Now that we’re some two weeks past the Oscars, I guess any comment is definitely unfashionably late. But I’ve been reflecting on the excitement some Christians expressed over Matthew McConaughey’s acceptance speech, and it seems to me that a brief comment is still apropos.

What got people going, of course, was the actor’s ostensible thanksgiving to God in the course of his speech. Mind you, it was a rather strange sort of thanksgiving. It was vague and incoherent at best, and McConaughey unpacked his thanksgiving by going on to speak of having been taught that “whenever you have God, you have a friend.” Upon saying that, he pointed to the audience and added, “and that friend is you!” Which makes it unclear whether Matthew was ascribing deity to his audience or if some sort of substance was clouding the connections his mind was making.

It was in his ensuing comments that the actor best articulated his own religion. McConaughey continued by describing his future self as his personal hero, and his goals revolved around his own success. His speech was many things, but one thing it was not was a speech that glorified the sovereign God. Rather, it articulated McConaughey’s own commitment to the idolatry of self that best describes the religion of North American culture.

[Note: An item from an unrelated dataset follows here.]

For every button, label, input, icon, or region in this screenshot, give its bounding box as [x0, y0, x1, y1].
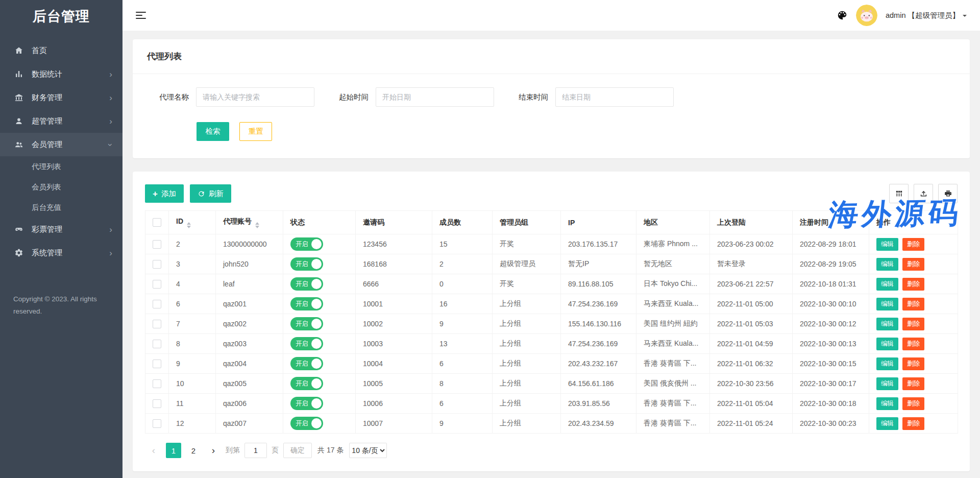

I guess the thing that troubles me is how quickly we Christians like to jump on the very slightest nod toward something vaguely spiritual, apparently forgetting that in Paul’s day, there were hundreds of gods being worshiped, and the only thing that satisfied him was the worship of and allegiance to the One true God and His Messiah. We are like the teenaged girl who is so hungry for affection that the slightest attention to our cause gets our hearts racing.

And on that analogy, Matthew McConaughey’s speech is not so much as a wink.